## Data records
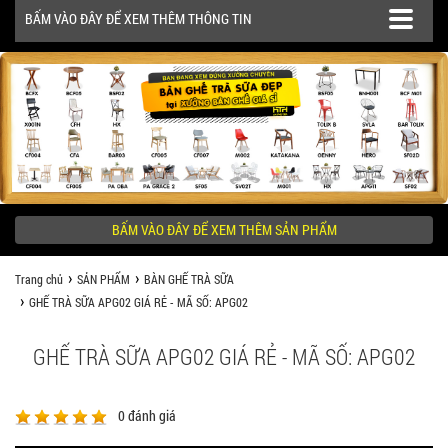
BẤM VÀO ĐÂY ĐỂ XEM THÊM THÔNG TIN
SẢN PHẨM
CÔNG TRÌNH
BẤM VÀO ĐÂY ĐỂ XEM THÊM SẢN PHẨM
KHÁCH HÀNG NÊN BIẾT
Trang chủ
SẢN PHẨM
BÀN GHẾ TRÀ SỮA
GHẾ TRÀ SỮA APG02 GIÁ RẺ - MÃ SỐ: APG02
GHẾ TRÀ SỮA APG02 GIÁ RẺ - MÃ SỐ: APG02
0
đánh giá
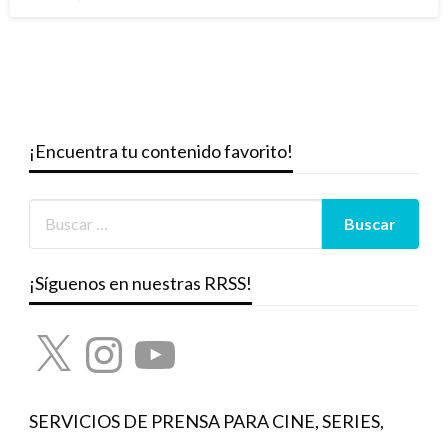
el
¡Encuentra tu contenido favorito!
¡Síguenos en nuestras RRSS!
X
Instagram
YouTube
SERVICIOS DE PRENSA PARA CINE, SERIES,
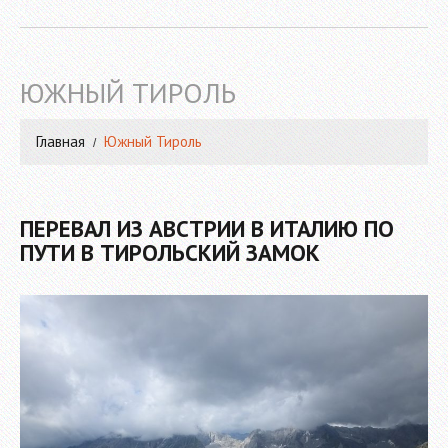
ЮЖНЫЙ ТИРОЛЬ
Главная
Южный Тироль
ПЕРЕВАЛ ИЗ АВСТРИИ В ИТАЛИЮ ПО
ПУТИ В ТИРОЛЬСКИЙ ЗАМОК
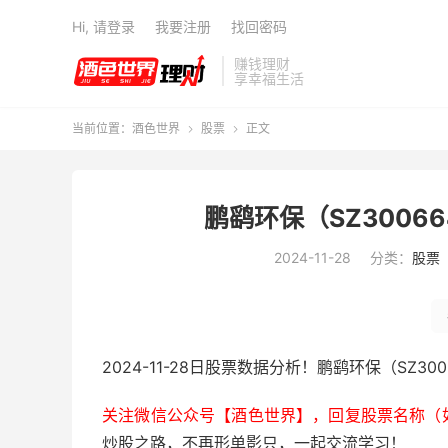
Hi, 请登录
我要注册
找回密码
赚钱理财
享幸福生活
当前位置：
酒色世界
股票
正文


鹏鹞环保（SZ3006
2024-11-28
分类：
股票
2024-11-28日股票数据分析！鹏鹞环保（SZ30
关注微信公众号【酒色世界】，回复股票名称（
炒股之路，不再形单影只，一起交流学习！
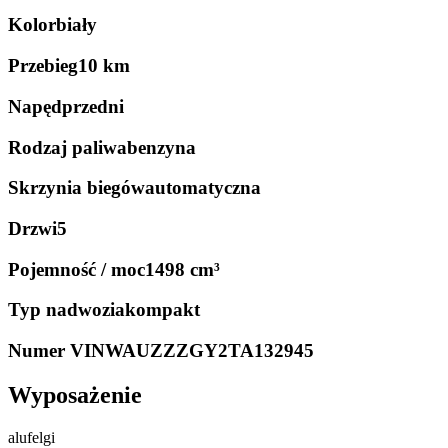
Kolor
biały
Przebieg
10 km
Napęd
przedni
Rodzaj paliwa
benzyna
Skrzynia biegów
automatyczna
Drzwi
5
Pojemność / moc
1498 cm³
Typ nadwozia
kompakt
Numer VIN
WAUZZZGY2TA132945
Wyposażenie
alufelgi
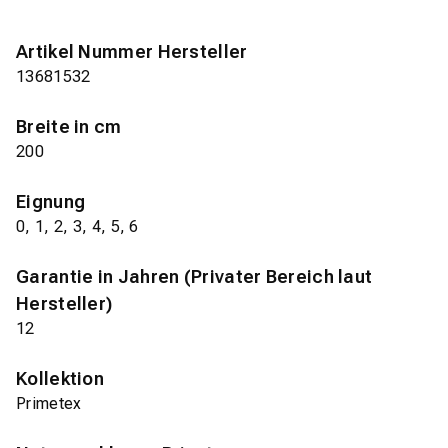
Artikel Nummer Hersteller
13681532
Breite in cm
200
Eignung
0, 1, 2, 3, 4, 5, 6
Garantie in Jahren (Privater Bereich laut
Hersteller)
12
Kollektion
Primetex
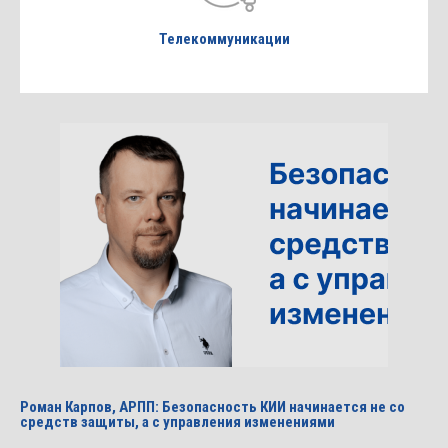
Телекоммуникации
Роман Карпов, АРПП: Безопасность КИИ начинается не со
средств защиты, а с управления изменениями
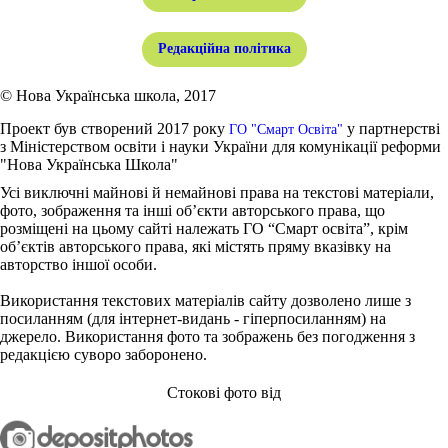
Редакційна політика
© Нова Українська школа, 2017
Проект був створений 2017 року
у партнерстві
ГО "Смарт Освіта"
з Міністерством освіти і науки України для комунікації реформи
"Нова Українська Школа"
Усі виключні майнові й немайнові права на текстові матеріали,
фото, зображення та інші об’єкти авторського права, що
розміщені на цьому сайті належать ГО “Смарт освіта”, крім
об’єктів авторського права, які містять пряму вказівку на
авторство іншої особи.
Використання текстових матеріалів сайту дозволено лише з
посиланням (для інтернет-видань - гіперпосиланням) на
джерело. Використання фото та зображень без погодження з
редакцією суворо заборонено.
Стокові фото від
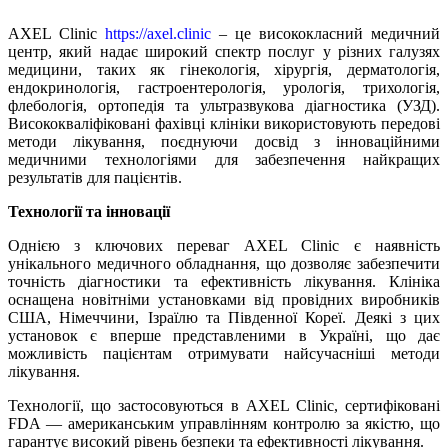
AXEL
Clinic
https://axel.clinic
– це висококласний медичний
центр, який надає широкий спектр послуг у різних галузях
медицини, таких як гінекологія, хірургія, дерматологія,
ендокринологія, гастроентерологія, урологія, трихологія,
флебологія, ортопедія та ультразвукова діагностика (УЗД).
Висококваліфіковані фахівці клініки використовують передові
методи лікування, поєднуючи досвід з інноваційними
медичними технологіями для забезпечення найкращих
результатів для пацієнтів.
Технології та інновації
Однією з ключових переваг AXEL Clinic є наявність
унікального медичного обладнання, що дозволяє забезпечити
точність діагностики та ефективність лікування. Клініка
оснащена новітніми установками від провідних виробників
США, Німеччини, Ізраїлю та Південної Кореї. Деякі з цих
установок є вперше представленими в Україні, що дає
можливість пацієнтам отримувати найсучасніші методи
лікування.
Технології, що застосовуються в AXEL Clinic, сертифіковані
FDA — американським управлінням контролю за якістю, що
гарантує високий рівень безпеки та ефективності лікування.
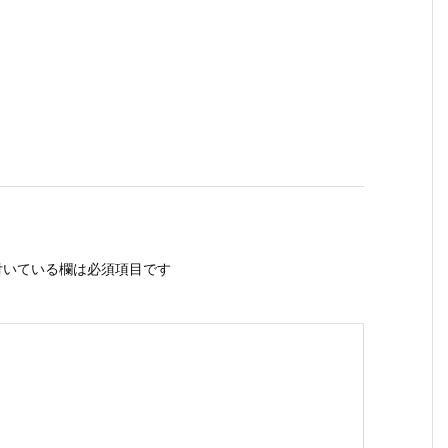
いている欄は必須項目です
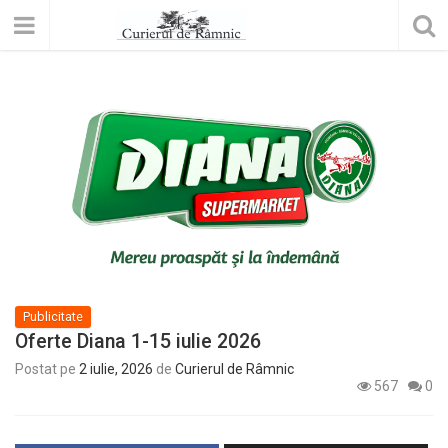
Publicitate
Oferte Diana 1-15 iulie 2026
Postat pe
2 iulie, 2026
de
Curierul de Râmnic
567
0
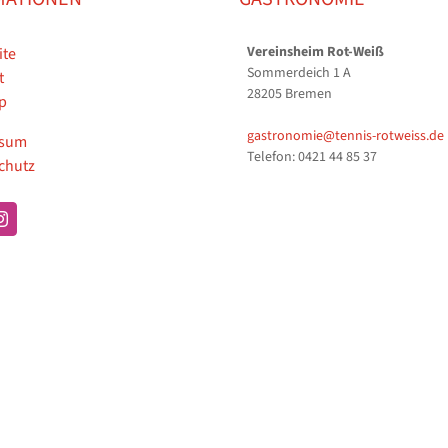
Vereinsheim Rot-Weiß
ite
Sommerdeich 1 A
t
28205 Bremen
p
gastronomie@tennis-rotweiss.de
ssum
Telefon: 0421 44 85 37
chutz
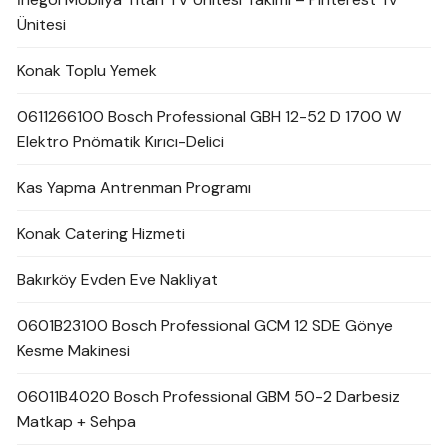
Ünitesi
Konak Toplu Yemek
0611266100 Bosch Professional GBH 12-52 D 1700 W
Elektro Pnömatik Kırıcı-Delici
Kas Yapma Antrenman Programı
Konak Catering Hizmeti
Bakırköy Evden Eve Nakliyat
0601B23100 Bosch Professional GCM 12 SDE Gönye
Kesme Makinesi
06011B4020 Bosch Professional GBM 50-2 Darbesiz
Matkap + Sehpa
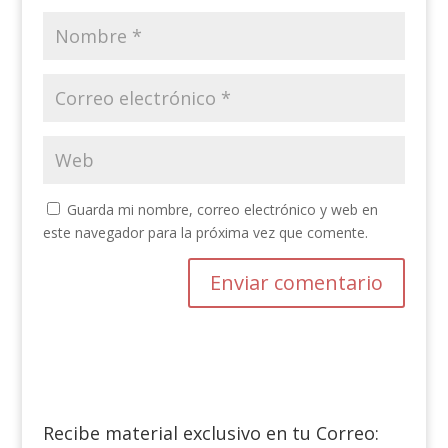
Guarda mi nombre, correo electrónico y web en
este navegador para la próxima vez que comente.
Recibe material exclusivo en tu Correo:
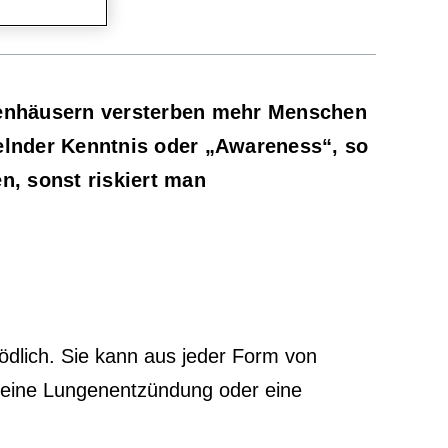
nkenhäusern versterben mehr Menschen
gelnder Kenntnis oder „Awareness“, so
n, sonst riskiert man
tödlich. Sie kann aus jeder Form von
er eine Lungenentzündung oder eine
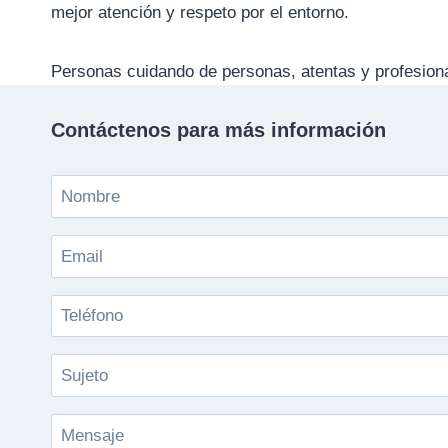
mejor atención y respeto por el entorno.
Personas cuidando de personas, atentas y profesional
Contáctenos para más información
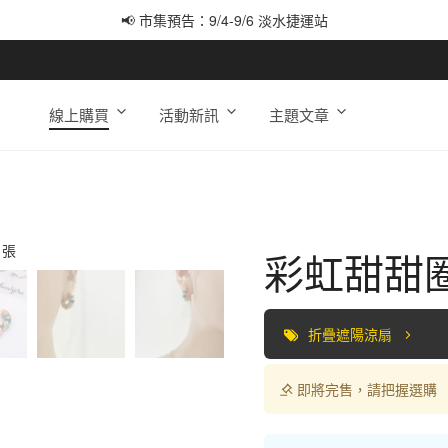
📢 市集預告：9/4-9/6 淡水捷運站
📢 市集預告：9/12-9/13 八里海巡基地
📢 市集預告：8/22-8/23 桃園青埔置地廣場
線上購買
活動新訊
主題文章
彩虹甜甜
折疊遮陽涼扇
即將完售，請把握選購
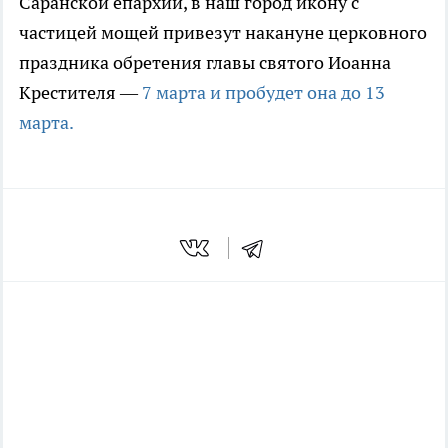
Саранской епархии, в наш город икону с
частицей мощей привезут накануне церковного
праздника обретения главы святого Иоанна
Крестителя —
7 марта и пробудет она до 13
марта.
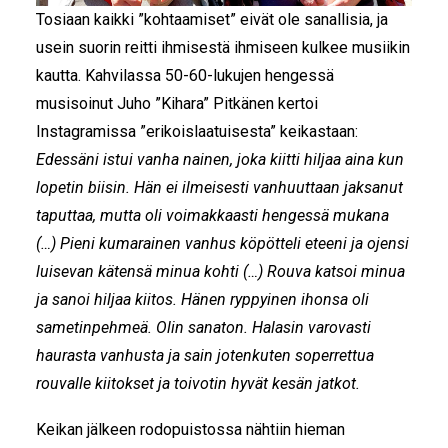
Tosiaan kaikki ”kohtaamiset” eivät ole sanallisia, ja
usein suorin reitti ihmisestä ihmiseen kulkee musiikin
kautta. Kahvilassa 50-60-lukujen hengessä
musisoinut Juho ”Kihara” Pitkänen kertoi
Instagramissa ”erikoislaatuisesta” keikastaan:
Edessäni istui vanha nainen, joka kiitti hiljaa aina kun
lopetin biisin. Hän ei ilmeisesti vanhuuttaan jaksanut
taputtaa, mutta oli voimakkaasti hengessä mukana
(…) Pieni kumarainen vanhus köpötteli eteeni ja ojensi
luisevan kätensä minua kohti (…) Rouva katsoi minua
ja sanoi hiljaa kiitos. Hänen ryppyinen ihonsa oli
sametinpehmeä. Olin sanaton. Halasin varovasti
haurasta vanhusta ja sain jotenkuten soperrettua
rouvalle kiitokset ja toivotin hyvät kesän jatkot.
Keikan jälkeen rodopuistossa nähtiin hieman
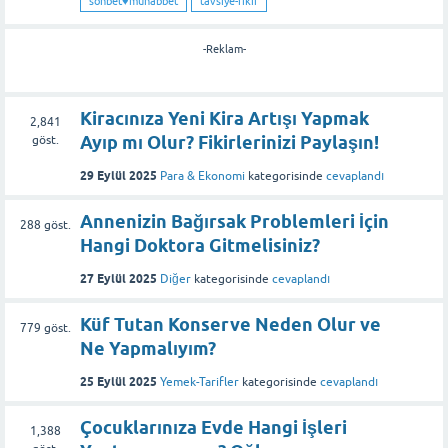
sohbet♥️muhabbet
tavsiye-fikir
-Reklam-
Kiracınıza Yeni Kira Artışı Yapmak
2,841
Ayıp mı Olur? Fikirlerinizi Paylaşın!
göst.
29 Eylül 2025
Para & Ekonomi
kategorisinde
cevaplandı
Annenizin Bağırsak Problemleri İçin
288
göst.
Hangi Doktora Gitmelisiniz?
27 Eylül 2025
Diğer
kategorisinde
cevaplandı
Küf Tutan Konserve Neden Olur ve
779
göst.
Ne Yapmalıyım?
25 Eylül 2025
Yemek-Tarifler
kategorisinde
cevaplandı
Çocuklarınıza Evde Hangi İşleri
1,388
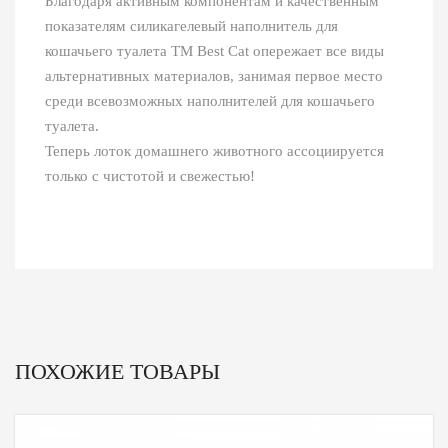
Благодаря активным компонентам и качественным
показателям силикагелевый наполнитель для
кошачьего туалета ТМ Best Cat опережает все виды
альтернативных материалов, занимая первое место
среди всевозможных наполнителей для кошачьего
туалета.
Теперь лоток домашнего животного ассоциируется
только с чистотой и свежестью!
ПОХОЖИЕ ТОВАРЫ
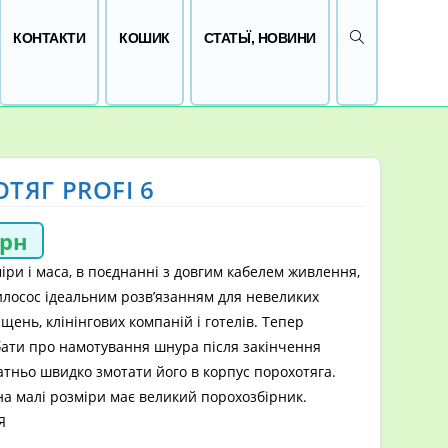
ПЕРЕМКНУТИ 
КОНТАКТИ
КОШИК
СТАТЬЇ, НОВИНИ
ТЯГ PROFI 6
грн
іри і маса, в поєднанні з довгим кабелем живлення,
илосос ідеальним розв’язанням для невеликих
щень, клінінгових компаній і готелів. Тепер
бати про намотування шнура після закінчення
атньо швидко змотати його в корпус порохотяга.
а малі розміри має великий порохозбірник.
Я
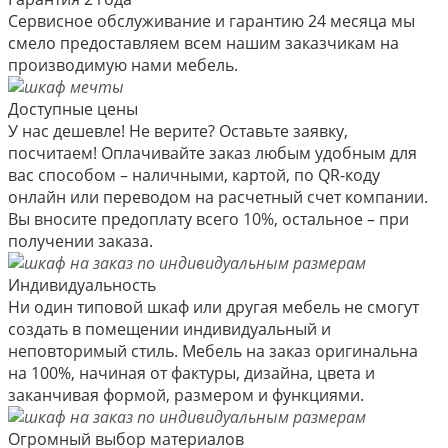
Сервисное обслуживание и гарантию 24 месяца мы
смело предоставляем всем нашим заказчикам на
производимую нами мебель.
Доступные цены
У нас дешевле! Не верите? Оставьте заявку,
посчитаем! Оплачивайте заказ любым удобным для
вас способом – наличными, картой, по QR-коду
онлайн или переводом на расчетный счет компании.
Вы вносите предоплату всего 10%, остальное – при
получении заказа.
Индивидуальность
Ни один типовой шкаф или другая мебель не смогут
создать в помещении индивидуальный и
неповторимый стиль. Мебель на заказ оригинальна
на 100%, начиная от фактуры, дизайна, цвета и
заканчивая формой, размером и функциями.
Огромный выбор материалов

## What the task asks
Each line above that holds the string "hengessä" should be copied and shown.

## Output of the exercise
kautta. Kahvilassa 50-60-lukujen hengessä
taputtaa, mutta oli voimakkaasti hengessä mukana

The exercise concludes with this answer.